The second challenge in developing benchmarks for datacenter workloads is that it is insufficient for a benchmark to simply achieve performance similar to the real-world application it models at the macro level in terms of throughput, latency, and CPU utilization. Instead, its performance characteristics at the microarchitecture level must also be sufficiently close. Otherwise, even if their performance is similar for the current generation of CPUs, as the next-generation CPU evolves with a different microarchitecture, performance may diverge significantly.

The key microarchitecture-level performance characteristics include: (1) instructions per cycle (IPC); (2) cache miss rates; (3) branch misprediction; (4) memory bandwidth usage; (5) effective CPU frequency; (6) overall power consumption and its breakdown across various CPU and server components; (7) instruction stall causes; (8) CPU cycles spent in the OS kernel and user space; and (9) CPU cycles spent in application logic and "datacenter tax" [23], such as libraries for RPC and compression.

To address these complexities, we devise a holistic approach to evaluate benchmark fidelity against production workloads across all aforementioned aspects.
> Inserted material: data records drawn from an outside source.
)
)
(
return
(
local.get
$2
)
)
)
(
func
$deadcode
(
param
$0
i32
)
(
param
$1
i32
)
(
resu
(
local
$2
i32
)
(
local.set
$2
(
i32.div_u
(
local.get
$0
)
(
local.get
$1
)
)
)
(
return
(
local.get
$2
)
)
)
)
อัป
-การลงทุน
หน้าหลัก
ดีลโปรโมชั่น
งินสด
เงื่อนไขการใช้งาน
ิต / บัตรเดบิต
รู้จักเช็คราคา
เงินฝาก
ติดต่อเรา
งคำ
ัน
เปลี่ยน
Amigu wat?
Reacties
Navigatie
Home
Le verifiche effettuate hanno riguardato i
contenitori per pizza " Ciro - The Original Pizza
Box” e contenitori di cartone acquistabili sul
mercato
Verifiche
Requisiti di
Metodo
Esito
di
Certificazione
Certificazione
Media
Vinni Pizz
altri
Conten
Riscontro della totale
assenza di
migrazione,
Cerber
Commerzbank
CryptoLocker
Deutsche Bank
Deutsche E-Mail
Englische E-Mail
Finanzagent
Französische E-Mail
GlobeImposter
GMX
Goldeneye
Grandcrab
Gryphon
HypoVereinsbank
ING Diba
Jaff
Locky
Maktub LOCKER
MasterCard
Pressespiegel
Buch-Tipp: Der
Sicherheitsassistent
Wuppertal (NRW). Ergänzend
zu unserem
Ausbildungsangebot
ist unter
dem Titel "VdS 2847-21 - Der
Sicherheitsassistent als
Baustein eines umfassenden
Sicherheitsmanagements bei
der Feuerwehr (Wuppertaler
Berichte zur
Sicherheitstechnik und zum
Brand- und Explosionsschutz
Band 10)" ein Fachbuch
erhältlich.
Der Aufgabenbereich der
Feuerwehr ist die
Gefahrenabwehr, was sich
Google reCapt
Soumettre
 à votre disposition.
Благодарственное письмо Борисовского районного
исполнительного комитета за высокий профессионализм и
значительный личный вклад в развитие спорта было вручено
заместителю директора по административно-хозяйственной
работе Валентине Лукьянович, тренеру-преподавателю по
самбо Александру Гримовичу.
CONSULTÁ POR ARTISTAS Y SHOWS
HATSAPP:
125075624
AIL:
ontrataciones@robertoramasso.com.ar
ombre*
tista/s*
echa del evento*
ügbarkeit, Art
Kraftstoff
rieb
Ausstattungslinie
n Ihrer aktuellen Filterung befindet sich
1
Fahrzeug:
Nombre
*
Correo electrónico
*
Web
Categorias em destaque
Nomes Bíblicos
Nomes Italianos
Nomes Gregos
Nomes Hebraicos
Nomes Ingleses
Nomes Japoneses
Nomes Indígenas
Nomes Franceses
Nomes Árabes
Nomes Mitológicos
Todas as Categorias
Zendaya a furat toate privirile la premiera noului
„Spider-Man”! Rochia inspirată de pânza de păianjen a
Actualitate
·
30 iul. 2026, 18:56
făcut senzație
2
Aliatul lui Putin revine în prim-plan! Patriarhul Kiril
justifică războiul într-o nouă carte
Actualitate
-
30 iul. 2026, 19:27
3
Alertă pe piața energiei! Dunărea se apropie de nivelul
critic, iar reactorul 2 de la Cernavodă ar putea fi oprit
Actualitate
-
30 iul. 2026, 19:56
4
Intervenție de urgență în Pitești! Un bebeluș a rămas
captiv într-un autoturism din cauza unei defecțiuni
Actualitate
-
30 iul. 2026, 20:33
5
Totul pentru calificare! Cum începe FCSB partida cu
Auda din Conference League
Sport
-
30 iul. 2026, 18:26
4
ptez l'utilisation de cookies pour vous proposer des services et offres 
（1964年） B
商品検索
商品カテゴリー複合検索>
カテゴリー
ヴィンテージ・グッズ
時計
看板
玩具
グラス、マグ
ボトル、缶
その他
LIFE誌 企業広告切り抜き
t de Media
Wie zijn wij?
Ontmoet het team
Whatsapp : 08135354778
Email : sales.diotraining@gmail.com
We then iteratively refine the benchmarks to reduce performance gaps relative to production workloads.

We make the following contributions in this paper.

**Novelty**: We develop a comprehensive approach to (1) faithfully modeling key software features of production workloads, such as highly optimized multi-process or multi-thread concurrency, and (2) measuring and improving benchmark fidelity against production workloads across a broad range of microarchitecture metrics. This novel combination is made possible by our direct access to the source code and production deployments of datacenter workloads. This approach enables the creation of benchmarks that accurately reflect real-world applications with millions of lines of code, within a 3.3% error margin. To our knowledge, this level of comprehensiveness and accuracy has not been reported previously.

**Impact**: Over the past three years, DCPerf has served as Meta's primary tool to inform CPU selection across x86 and ARM, influencing procurement decisions for millions of CPUs. Additionally, it has guided CPU vendors in optimizing their products effectively. For instance, in 2023, it enabled a CPU vendor to implement approximately 10 microarchitecture optimizations, resulting in an overall 38% performance improvement for our web application that runs on more than half a million servers. Finally, by making DCPerf open-source [9], we hope to inspire industry peers to also share their benchmarks, such as those for search and e-commerce.

**Experiences**: We share real-world examples of using DCPerf in critical decision-making, such as selecting future CPU SKUs and guiding CPU vendors in optimizing their designs. These kinds

of experiences are rarely reported in research literature but offer valuable insights and motivation for future research.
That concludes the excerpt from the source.